230 Modeling Snowflakes at Microwave Wavelengths

Wednesday, 9 July 2014
Ryan Honeyager, Florida State University, Tallahassee, FL; and G. Liu and H. Nowell
Manuscript (2.7 MB)

Handout (4.5 MB)

With the advent of satellite-borne radar and radiometers, it is now possible to observe cloud processes throughout the globe with unprecedented levels of precision. However, interpreting the large amount of data generated by such instruments requires detailed understanding of how light is scattered in-cloud by ice. Unlike liquid water, ice exhibits many complex shapes and orientation-dependent effects. We examine how ice particle shape and orientation affects single-scattering behavior of hydrometeors at microwave wavelengths using the Discrete Dipole Approximation (DDA).

Generally, a particle's scattering and backscatter behavior can be considered as a function of the particle's size and shape, which can be expressed as a particle's volume, surface area and aspect ratio.
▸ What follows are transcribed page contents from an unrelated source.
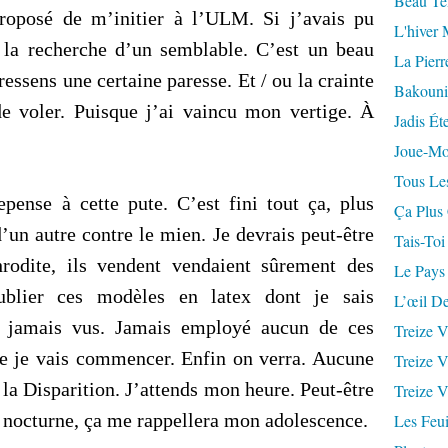
Beau Te
proposé de m’initier à l’ULM. Si j’avais pu
L'hiver 
à la recherche d’un semblable. C’est un beau
La Pierr
ssens une certaine paresse. Et / ou la crainte
Bakouni
 de voler. Puisque j’ai vaincu mon vertige. À
Jadis Ét
Joue-Mo
Tous Les
epense à cette pute. C’est fini tout ça, plus
Ça Plus
’un autre contre le mien. Je devrais peut-être
Tais-Toi
rodite, ils vendent vendaient sûrement des
Le Pays
ublier ces modèles en latex dont je sais
L’œil De
ai jamais vus. Jamais employé aucun de ces
Treize V
que je vais commencer. Enfin on verra. Aucune
Treize V
la Disparition. J’attends mon heure. Peut-être
Treize V
n nocturne, ça me rappellera mon adolescence.
Les Feui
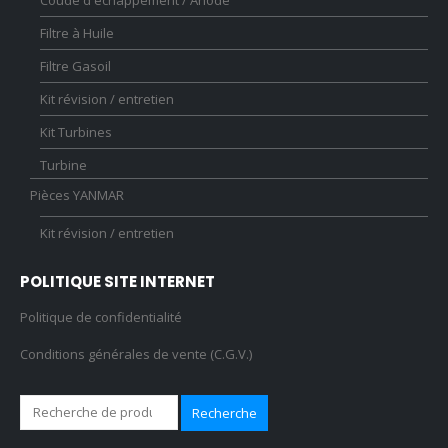
Filtre à Huile
Filtre Gasoil
Kit révision / entretien
Kit Turbines
Turbine
Pièces YANMAR
Kit révision / entretien
POLITIQUE SITE INTERNET
Politique de confidentialité
Conditions générales de vente (C.G.V.)
Recherche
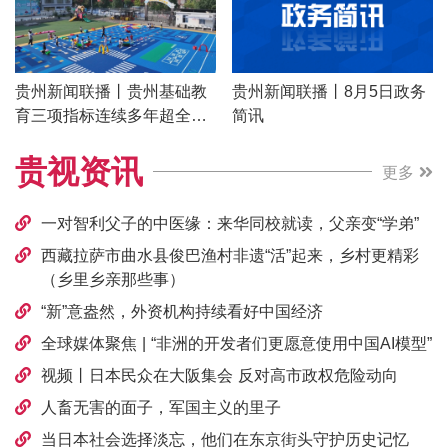
贵州新闻联播丨贵州基础教
贵州新闻联播丨8月5日政务
育三项指标连续多年超全国
简讯
均值 从“有学上”到“上好学”交
贵视资讯
出亮眼成绩单
更多
一对智利父子的中医缘：来华同校就读，父亲变“学弟”
西藏拉萨市曲水县俊巴渔村非遗“活”起来，乡村更精彩
（乡里乡亲那些事）
“新”意盎然，外资机构持续看好中国经济
全球媒体聚焦 | “非洲的开发者们更愿意使用中国AI模型”
视频丨日本民众在大阪集会 反对高市政权危险动向
人畜无害的面子，军国主义的里子
当日本社会选择淡忘，他们在东京街头守护历史记忆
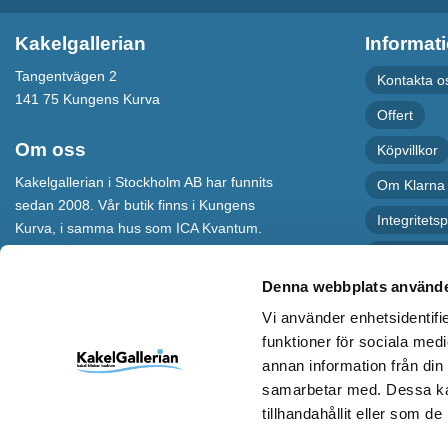
Kakelgallerian
Informat
Tangentvägen 2
Kontakta o
141 75 Kungens Kurva
Offert
Om oss
Köpvillkor
Kakelgallerian i Stockholm AB har funnits
Om Klarna
sedan 2008. Vår butik finns i Kungens
Integritetsp
Kurva, i samma hus som ICA Kvantum.
För maximal service har vi även en
Recension
webbshop som levererar varor till hela
Denna webbplats använde
Sverige.
Vi använder enhetsidentifie
Kakelgallerian står för Design &
funktioner för sociala medi
Inspiration och vi hoppas att alla som
annan information från din
kommer till vår butik eller besöker vår
samarbetar med. Dessa kan
webbshop ska bli inspirerade till nya och
spännande idéer.
tillhandahållit eller som d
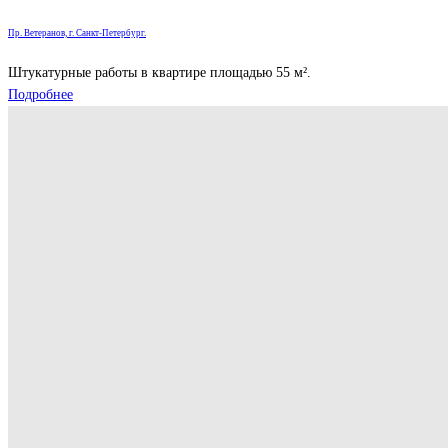
Пр. Ветеранов, г. Санкт-Петербург.
Штукатурные работы в квартире площадью 55 м².
Подробнее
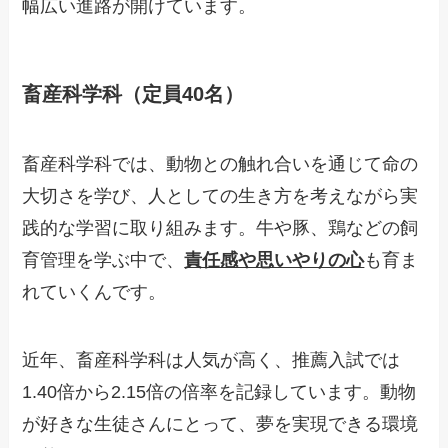
幅広い進路が開けています。
畜産科学科（定員40名）
畜産科学科では、動物との触れ合いを通じて命の
大切さを学び、人としての生き方を考えながら実
践的な学習に取り組みます。牛や豚、鶏などの飼
育管理を学ぶ中で、
責任感や思いやりの心
も育ま
れていくんです。
近年、畜産科学科は人気が高く、推薦入試では
1.40倍から2.15倍の倍率を記録しています。動物
が好きな生徒さんにとって、夢を実現できる環境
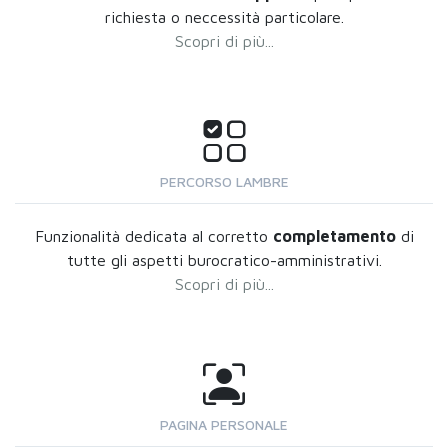
richiesta o neccessità particolare.
Scopri di più...
PERCORSO LAMBRE
Funzionalità dedicata al corretto
completamento
di
tutte gli aspetti burocratico-amministrativi.
Scopri di più...
PAGINA PERSONALE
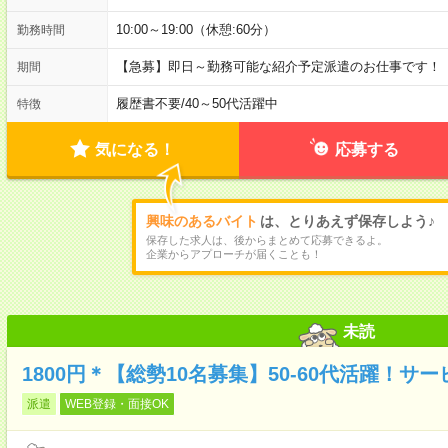
10:00～19:00（休憩:60分）
勤務時間
【急募】即日～勤務可能な紹介予定派遣のお仕事です！
期間
履歴書不要
/
40～50代活躍中
特徴
気になる！
応募する
興味のあるバイト
は、とりあえず保存しよう♪
保存した求人は、後からまとめて応募できるよ。
企業からアプローチが届くことも！
未読
1800円＊【総勢10名募集】50-60代活躍！
派遣
WEB登録・面接OK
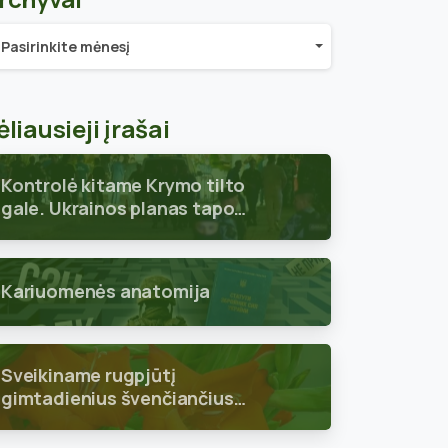
chyvai
Pasirinkite mėnesį
ėliausieji įrašai
Kontrolė kitame Krymo tilto
gale. Ukrainos planas tapo
aiškus
Kariuomenės anatomija
Sveikiname rugpjūtį
gimtadienius švenčiančius
skyriaus narius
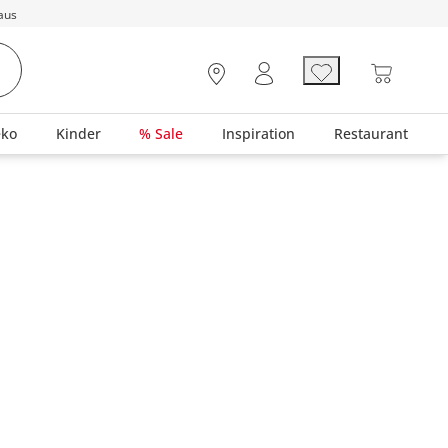
aus
eko
Kinder
% Sale
Inspiration
Restaurant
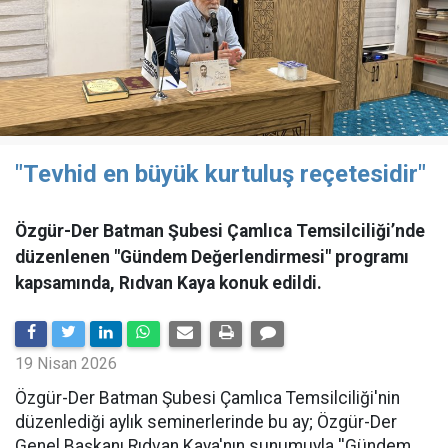
"Tevhid en büyük kurtuluş reçetesidir"
Özgür-Der Batman Şubesi Çamlıca Temsilciliği’nde
düzenlenen "Gündem Değerlendirmesi" programı
kapsamında, Rıdvan Kaya konuk edildi.
19 Nisan 2026
​Özgür-Der Batman Şubesi Çamlıca Temsilciliği'nin
düzenlediği aylık seminerlerinde bu ay; Özgür-Der
Genel Başkanı Rıdvan Kaya'nın sunumuyla ''Gündem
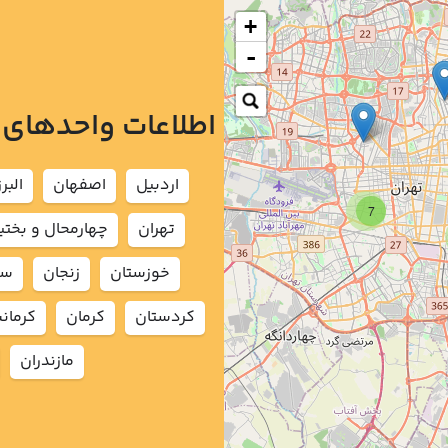
+
-
اطلاعات واحدهای
اردبيل
اصفهان
البرز
7
تهران
چهارمحال و بختي
خوزستان
زنجان
سم
كردستان
كرمان
كرمان
مازندران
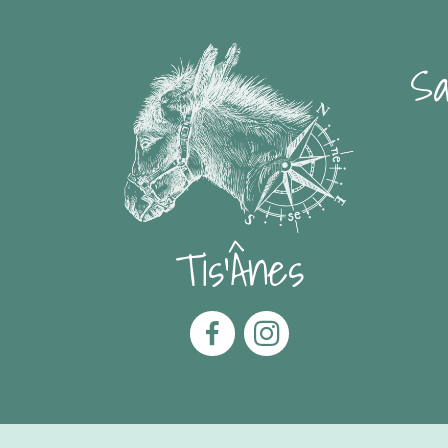
Sa
Tis'Ânes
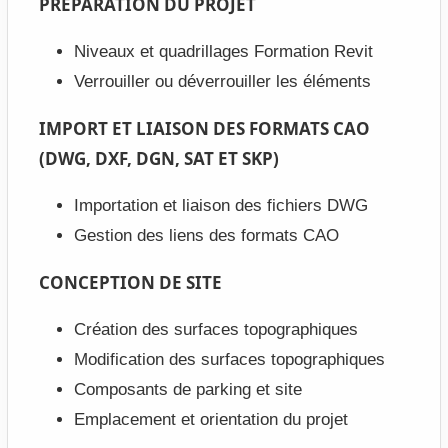
PREPARATION DU PROJET
Niveaux et quadrillages Formation Revit
Verrouiller ou déverrouiller les éléments
IMPORT ET LIAISON DES FORMATS CAO
(DWG, DXF, DGN, SAT ET SKP)
Importation et liaison des fichiers DWG
Gestion des liens des formats CAO
CONCEPTION DE SITE
Création des surfaces topographiques
Modification des surfaces topographiques
Composants de parking et site
Emplacement et orientation du projet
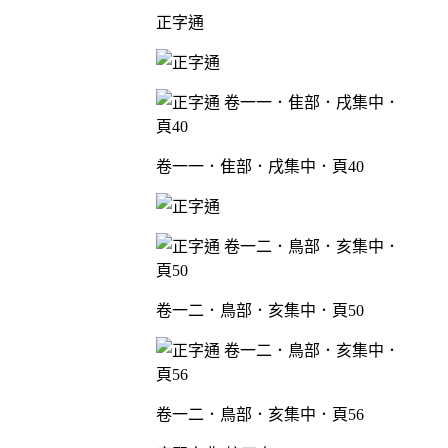
正字通
卷一一．隹部．戌集中．頁40
卷一二．鳥部．亥集中．頁50
卷一二．鳥部．亥集中．頁56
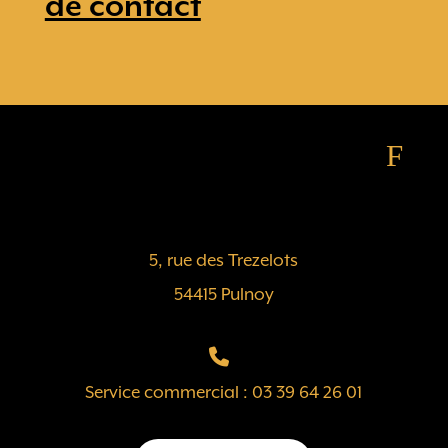
de contact
F
5, rue des Trezelots
54415 Pulnoy
Service commercial : 03 39 64 26 01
Existing tables for calculating scattering by hydrometeors usually consider idealized forms, such as spheroids, dendrites, hexagonal plates, rosettes and sector snowflakes. We have constructed aggregates that match field observations with regards to particle size, aspect ratio, density and fractal dimension. Single scattering cross-sections are compared with Mie theory for solid and soft spheres and using the T-matrix approximation. Above size parameter 0.75, neither Mie theory nor the T-matrix method for spheroids accurately represent the DDA result for aggregates. Averaged relative uncertainty in backscattering due to different particle morphologies is around 15%. Two measures of particle morphology, surface area and volume, account for much of this variation.

Conversely, the internal structure of a hydrometeor is quite difficult to determine by observations. Most current and past attempts are limited to measures of particle mass and a single-angle picture. We test sensitivity to internal versus surface features by perturbing our aggregates such that they have the same surface area and volume, but have randomized interiors. The resulting relative uncertainty in backscattering is found to be around 5% for individual particles, which is much lower than the uncertainty produced by different overall particle morphologies.

Radar and radiometers are also sensitive to hydrometeor orientation effects. We examine particles and ensembles in anisotropic orientation conditions (e.g. laminar flow). We consider the effects of particle alignment and off-zenith/nadir observation angles and present a simplified model for determining bulk hydrometeor orientation.